林嶽白眼皮一跳,捏著掃帚轉向另一個同學。

那同學拄著掃帚,似乎已經睡著了。

林嶽白忽然想起從前的那所學校,那些同學,那些像這裡的妖怪般好似永遠都不會消失的閒言碎語,他將掃帚從肩上放下,背對那兩個同學,沉默地掃起地來。

草叢裡夾雜著各種各樣的垃圾,林嶽白低著腦袋一路掃過去。

“喂!你掃過界了!那是別班的衛生區!”那個沒寫作業的男孩又叫喚開了,“喂!轉校生!”

林嶽白猛然抬頭,在他面前赫然屹立著一堵石灰牆,牆上的石灰因為長年累月的日曬雨淋,顯現出斑駁發脹的痕跡,有些地方的石灰已經剝落,露出裡頭紅色的磚石。

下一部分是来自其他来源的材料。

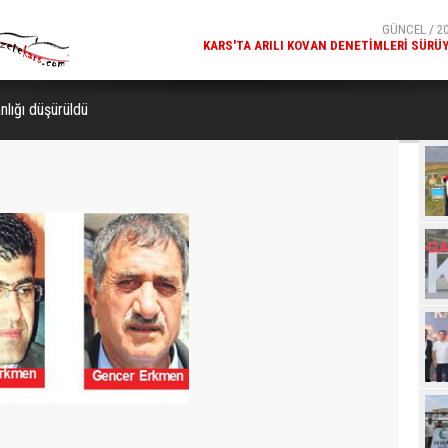
GÜNCEL / 20
MILLÎ GÜVENLIK KURULU GENEL SEKRETERI OKAY MEM
KARS
nlığı düşürüldü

“那裡有一隻小貓!”沒寫作業的男孩小跑過來,驚奇地嚷道。

林嶽白眯著眼看向石灰牆上,那裡有一隻不足月的小貓正灰頭土腦地往下看。

就連那個拄著掃帚打瞌睡的矮小男孩也好奇地湊了過來。

“它下不來!我去把它弄下來!”高大男孩捲起褲腳開始爬牆,他動作十分利索,幾下便跨坐在牆頭,俯腰去抱小貓,“喂,你們在下面接住它。”

“哦。”原先打瞌睡的男孩忽然精神起來,舉高雙臂等著接住小貓。

林嶽白眯著眼困惑地來回瞧著大小兩個男孩,不知是五月的陽光太過刺眼,還是眼前的情景過於奇異,他仰著腦袋的身體裡陣陣暈眩,胸腔裡莫名一陣心驚肉跳。

“喵!”那隻小貓忽然轉過頭,對著林嶽白叫了一聲。

“快……”林嶽白急吼道:“快扔了它!”

“為什……啊!”正騎在牆頭上的男孩跨在牆外的身體忽然傾斜下去,他似是還未明白過來,身體已經栽倒在圍牆外頭,“啊!別過來!別過來!救命啊!”

“喂!”林嶽白急得團團轉,腦海裡一直盤旋著陳淨隱的警告。

“你啊,千萬不要接近後操場的圍牆,在那裡出了事,誰也救不了你。”

“救命啊!誰來救我啊!”圍牆外頭的喊叫撕心裂肺,嚇得那個矮小男孩坐倒在地,雙腿止不住地抖。

耳聽著圍牆外頭的呼救聲越來越驚恐,林嶽白一咬牙,轉身扯起地上的男孩,在他耳邊吼道:“去一年級的教室找一個叫做陳淨隱的男生!讓他馬上過來!聽清楚了沒有?”

“哦!”矮小男孩嚇得直點頭,“那你呢?”

“我?”林嶽白轉身瞪著那堵矮牆,咬牙切齒道:“我去救他。”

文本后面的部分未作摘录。